Да и как могло быть иначе! Работали на одном, ставшем родным, заводе. Дома на улице строили по методу «своими руками», во многом помогая друг другу и приданным им на помощь учащимся ПТУ, которых в то время называли ремесленниками. И только в роли прорабов тут были профессиональные строители, которых можно было пересчитать по пальцам. Так что, действительно, дома в заводском поселке рядовые рабочие-операторы, и инженеры, ведущие специалисты-управленцы, строили своими собственными руками. Все здесь начинали с первого колышка, и уже через несколько лет большой поселок, как из кубиков, сложенный из коттеджей, был похож на город-сад, утопавший в кипени цветущих абрикосов, яблонь, персиков и черешен. В нем сложился особый морально-психологический климат, основанный на неподдельном уважении жителей поселка друг к другу. Через много лет Витькины родители называли это время «хрущевской оттепели» самым счастливым в своей жизни. Хотя и тогда разных проблем хватало.
В город стали возвращаться выселенные в 1944 году в Казахстан и Среднюю Азию чеченцы и ингуши. Им нужно было где-то жить, устраиваться на работу. Но в дома и квартиры, в которых они раньше жили, вскоре после их насильственного переселения поселили беженцев со Ставрополья, Ростовской области, где многие дома в городах и станицах, а также предприятия были разрушены или сожжены во время боевых действий в период битвы за Кавказ. Вслед за огненным шквалом войны в эти области пришли безработица и голод. В Грозном, избежавшем оккупации, благодаря героическим усилиям советских войск, напротив, рабочих рук из-за массового призыва мужчин в воинские части, не хватало. Да и было гораздо сытнее, так как город, дававший фронту горючее, имел особый статус и снабжался продовольствием лучше многих других. Поэтому беженцы не только по направлениям и предписаниям органов власти, но и сами тянулись сюда. И к моменту возвращения выселенных горцев в 1958 году плотно заселили их дома и квартиры. Темпы же строительства нового жилья и переселения беженцев, а также предоставления жилья бывшим спецпереселенцам оставляли желать лучшего. На этой почве возникали трения и конфликты между возвращавшимися на малую родину горцами и бывшими беженцами — представителями разных национальностей. Горцы требовали немедленного выселения из своих домов пришельцев со стороны, а порой и насильно выгоняли их. Дело доходило до острых конфликтов и даже поножовщины, кровавых драм.

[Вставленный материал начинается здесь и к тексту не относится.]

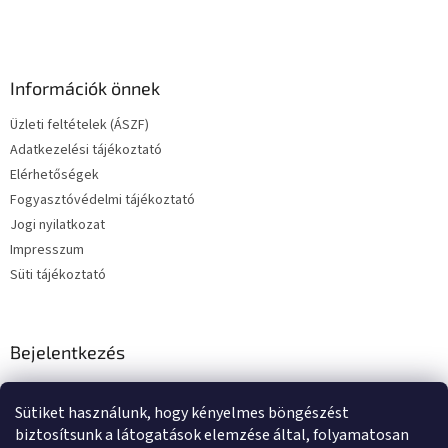
t
á
s
e
Információk önnek
l
e
Üzleti feltételek (ÁSZF)
m
e
Adatkezelési tájékoztató
i
Elérhetőségek
Fogyasztóvédelmi tájékoztató
Jogi nyilatkozat
Impresszum
Süti tájékoztató
Bejelentkezés
E-mail
Sütiket használunk, hogy kényelmes böngészést
Jelszó
biztosítsunk a látogatások elemzése által, folyamatosan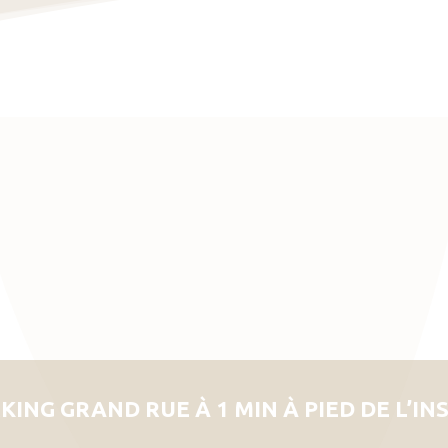
KING GRAND RUE À 1 MIN À PIED DE L’IN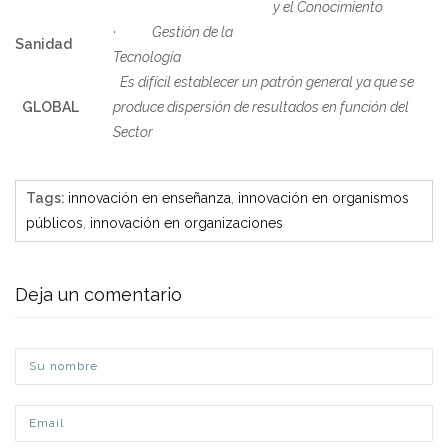
y el Conocimiento
·
Gestión de la
Sanidad
Tecnología
Es difícil establecer un patrón general ya que se
GLOBAL
produce dispersión de resultados en función del
Sector
Tags
:
innovación en enseñanza
,
innovación en organismos
públicos
,
innovación en organizaciones
Deja un comentario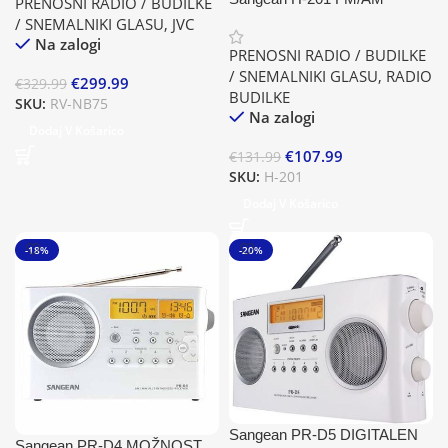
PRENOSNI RADIO / BUDILKE
DIGITALEN RADIO,
/ SNEMALNIKI GLASU
,
JVC
VODOTESEN, VELIK
Na zalogi
PRENOSNI RADIO / BUDILKE
ZASLON, Z VGRAJENA
/ SNEMALNIKI GLASU
,
RADIO
€
299.99
SVETILKA
€
329.99
BUDILKE
SKU:
RV-NB75
Na zalogi
Dodaj V Košarico
€
107.99
€
131.99
SKU:
H-201
Dodaj V Košarico
-18%
-20%
Sangean PR-D5 DIGITALEN
Sangean PR-D4 MOŽNOST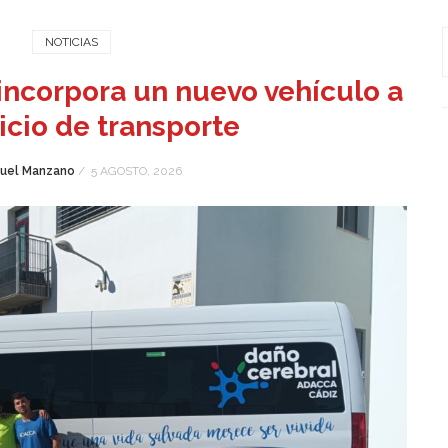
NOTICIAS
incorpora un nuevo vehículo a
icio de transporte
uel Manzano
/
5 AGOSTO, 2026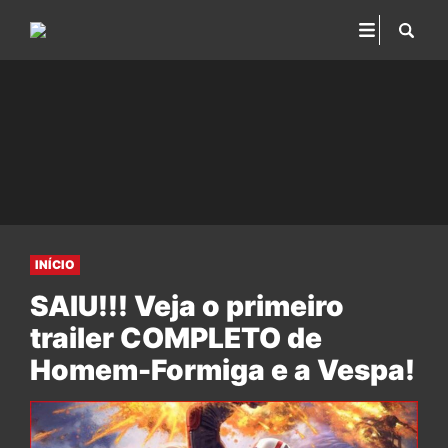
INÍCIO
SAIU!!! Veja o primeiro
trailer COMPLETO de
Homem-Formiga e a Vespa!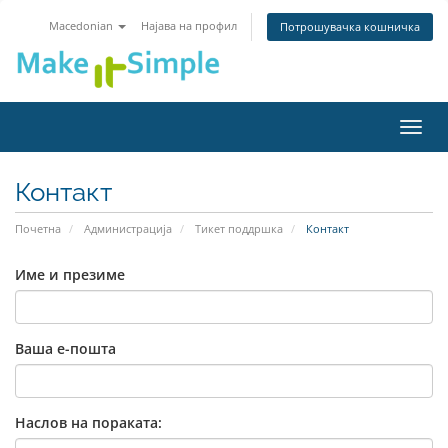
Macedonian
Најава на профил
Потрошувачка кошничка
Вклу
ја
нави
Контакт
Почетна
Администрација
Тикет поддршка
Контакт
Име и презиме
Ваша е-пошта
Наслов на пораката:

В сердцах многих людей, еще вчера радовавшихся Победе над гитлеровской Германий и первому мирному десятилетию, поселилась тревога за завтрашний день. Не случайно, чтобы снять напряжение, предприятия промышленности в Грозном стали активнее решать социальные вопросы, строить жилье для заводчан хозяйственным способом и по методу «своими руками». Партийные и советские органы на местах и в Центре поддержали эту инициативу и помогали финансами, льготным распределением заказов на стройматериалы, беспроцентными и позже списанными за счет госбюджета ссудами — для бывших спецпереселенцев. Постепенно острота жилищной проблемы уменьшалась.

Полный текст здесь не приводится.